▶ _Activity_
Below are entries; count each line that holds the word "biaya" and report the number without any other words.

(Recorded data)
▼

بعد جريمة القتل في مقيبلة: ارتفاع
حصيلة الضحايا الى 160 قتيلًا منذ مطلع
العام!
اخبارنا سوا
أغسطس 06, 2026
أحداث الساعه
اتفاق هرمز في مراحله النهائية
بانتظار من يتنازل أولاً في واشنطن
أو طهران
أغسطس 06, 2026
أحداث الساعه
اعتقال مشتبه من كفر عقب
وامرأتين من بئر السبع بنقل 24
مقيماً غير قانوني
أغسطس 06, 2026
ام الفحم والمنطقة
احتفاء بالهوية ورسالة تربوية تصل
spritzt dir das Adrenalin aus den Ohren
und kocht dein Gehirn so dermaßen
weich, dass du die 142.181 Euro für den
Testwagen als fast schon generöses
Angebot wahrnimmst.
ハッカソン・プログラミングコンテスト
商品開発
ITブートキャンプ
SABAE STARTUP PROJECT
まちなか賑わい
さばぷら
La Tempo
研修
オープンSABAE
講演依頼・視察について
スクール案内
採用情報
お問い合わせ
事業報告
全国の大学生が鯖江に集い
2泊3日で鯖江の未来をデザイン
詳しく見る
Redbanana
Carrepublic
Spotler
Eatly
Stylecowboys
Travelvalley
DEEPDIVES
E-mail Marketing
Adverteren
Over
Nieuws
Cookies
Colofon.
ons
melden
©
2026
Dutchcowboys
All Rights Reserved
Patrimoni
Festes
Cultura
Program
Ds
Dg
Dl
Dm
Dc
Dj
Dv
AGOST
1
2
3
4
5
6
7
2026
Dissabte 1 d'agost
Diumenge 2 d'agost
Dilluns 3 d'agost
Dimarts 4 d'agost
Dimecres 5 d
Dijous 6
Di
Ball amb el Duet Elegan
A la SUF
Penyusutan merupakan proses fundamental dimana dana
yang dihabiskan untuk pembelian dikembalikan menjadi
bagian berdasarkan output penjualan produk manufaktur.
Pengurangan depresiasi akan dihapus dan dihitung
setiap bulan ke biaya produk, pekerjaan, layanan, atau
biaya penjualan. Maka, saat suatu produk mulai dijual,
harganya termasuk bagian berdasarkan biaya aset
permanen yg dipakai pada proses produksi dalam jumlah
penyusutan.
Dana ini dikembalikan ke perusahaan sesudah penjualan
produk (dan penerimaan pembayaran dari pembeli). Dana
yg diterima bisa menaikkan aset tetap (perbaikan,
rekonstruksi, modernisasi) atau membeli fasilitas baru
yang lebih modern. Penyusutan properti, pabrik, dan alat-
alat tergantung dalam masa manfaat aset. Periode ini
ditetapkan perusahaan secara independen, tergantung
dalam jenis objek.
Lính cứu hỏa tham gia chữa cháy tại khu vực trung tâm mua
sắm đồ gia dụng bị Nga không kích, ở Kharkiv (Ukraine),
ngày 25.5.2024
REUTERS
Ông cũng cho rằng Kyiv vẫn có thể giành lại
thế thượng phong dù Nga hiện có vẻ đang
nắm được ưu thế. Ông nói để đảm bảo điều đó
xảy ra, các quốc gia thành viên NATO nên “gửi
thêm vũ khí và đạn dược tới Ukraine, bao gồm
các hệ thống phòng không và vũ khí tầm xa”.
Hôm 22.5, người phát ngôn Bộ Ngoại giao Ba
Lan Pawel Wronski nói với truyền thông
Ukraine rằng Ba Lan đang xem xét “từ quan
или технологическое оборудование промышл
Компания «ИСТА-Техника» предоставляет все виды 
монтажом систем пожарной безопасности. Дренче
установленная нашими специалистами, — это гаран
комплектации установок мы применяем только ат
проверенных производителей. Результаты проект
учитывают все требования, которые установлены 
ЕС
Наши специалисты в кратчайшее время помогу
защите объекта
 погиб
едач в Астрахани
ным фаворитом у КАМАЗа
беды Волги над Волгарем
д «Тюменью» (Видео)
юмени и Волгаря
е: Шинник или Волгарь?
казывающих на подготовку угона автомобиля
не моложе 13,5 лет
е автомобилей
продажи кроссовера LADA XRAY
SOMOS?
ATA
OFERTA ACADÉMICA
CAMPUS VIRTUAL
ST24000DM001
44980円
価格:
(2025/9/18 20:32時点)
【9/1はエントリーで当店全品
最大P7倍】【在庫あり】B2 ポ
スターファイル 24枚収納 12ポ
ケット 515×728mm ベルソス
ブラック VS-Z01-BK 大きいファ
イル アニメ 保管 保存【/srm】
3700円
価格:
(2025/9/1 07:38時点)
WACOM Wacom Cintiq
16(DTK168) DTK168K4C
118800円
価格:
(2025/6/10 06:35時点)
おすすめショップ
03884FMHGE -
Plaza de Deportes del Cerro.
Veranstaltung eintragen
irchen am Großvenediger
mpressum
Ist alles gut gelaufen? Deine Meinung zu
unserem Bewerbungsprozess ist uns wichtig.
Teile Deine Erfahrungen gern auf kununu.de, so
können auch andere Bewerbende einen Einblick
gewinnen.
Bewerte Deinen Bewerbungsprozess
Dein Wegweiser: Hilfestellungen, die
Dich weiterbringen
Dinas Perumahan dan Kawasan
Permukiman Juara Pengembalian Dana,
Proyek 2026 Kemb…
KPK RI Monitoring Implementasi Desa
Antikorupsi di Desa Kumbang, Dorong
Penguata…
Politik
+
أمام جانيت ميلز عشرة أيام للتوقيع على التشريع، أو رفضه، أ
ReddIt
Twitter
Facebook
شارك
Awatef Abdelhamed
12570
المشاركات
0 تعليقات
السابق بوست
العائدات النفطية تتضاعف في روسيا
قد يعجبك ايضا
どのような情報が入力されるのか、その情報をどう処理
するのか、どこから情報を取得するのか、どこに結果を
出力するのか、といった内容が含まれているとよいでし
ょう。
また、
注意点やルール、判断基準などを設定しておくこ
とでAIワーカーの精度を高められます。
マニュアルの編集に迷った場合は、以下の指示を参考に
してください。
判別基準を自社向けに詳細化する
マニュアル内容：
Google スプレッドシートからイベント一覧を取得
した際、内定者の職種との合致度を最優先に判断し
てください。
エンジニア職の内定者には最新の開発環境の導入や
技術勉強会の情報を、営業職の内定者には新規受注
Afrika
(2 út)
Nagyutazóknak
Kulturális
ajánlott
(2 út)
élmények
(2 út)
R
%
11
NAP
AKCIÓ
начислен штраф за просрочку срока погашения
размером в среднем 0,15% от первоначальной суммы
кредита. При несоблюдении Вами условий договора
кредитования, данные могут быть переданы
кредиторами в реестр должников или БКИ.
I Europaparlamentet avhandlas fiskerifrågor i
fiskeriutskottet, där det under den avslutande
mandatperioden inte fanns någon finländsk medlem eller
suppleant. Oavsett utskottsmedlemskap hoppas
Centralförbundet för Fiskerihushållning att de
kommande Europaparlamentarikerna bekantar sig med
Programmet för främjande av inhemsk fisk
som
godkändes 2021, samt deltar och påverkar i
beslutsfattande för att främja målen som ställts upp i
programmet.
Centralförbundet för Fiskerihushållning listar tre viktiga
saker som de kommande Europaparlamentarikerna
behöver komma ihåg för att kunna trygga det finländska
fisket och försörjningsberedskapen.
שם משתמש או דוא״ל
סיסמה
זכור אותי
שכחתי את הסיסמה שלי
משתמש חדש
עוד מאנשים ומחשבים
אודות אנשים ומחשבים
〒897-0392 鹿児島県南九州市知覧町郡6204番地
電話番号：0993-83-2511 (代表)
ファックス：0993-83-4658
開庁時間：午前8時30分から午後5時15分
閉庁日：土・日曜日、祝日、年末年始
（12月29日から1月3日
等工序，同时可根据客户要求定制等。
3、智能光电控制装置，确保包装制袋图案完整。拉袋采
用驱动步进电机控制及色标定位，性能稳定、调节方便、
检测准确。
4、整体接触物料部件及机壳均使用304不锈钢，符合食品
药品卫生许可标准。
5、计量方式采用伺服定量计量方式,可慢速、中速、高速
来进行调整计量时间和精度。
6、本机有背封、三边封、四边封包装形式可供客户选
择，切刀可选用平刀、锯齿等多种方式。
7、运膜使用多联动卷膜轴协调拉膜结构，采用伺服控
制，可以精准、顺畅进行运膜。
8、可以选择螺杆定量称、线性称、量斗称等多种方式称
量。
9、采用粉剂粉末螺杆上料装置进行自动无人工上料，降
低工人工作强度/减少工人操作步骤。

▲

▶ _Finished exercise_
3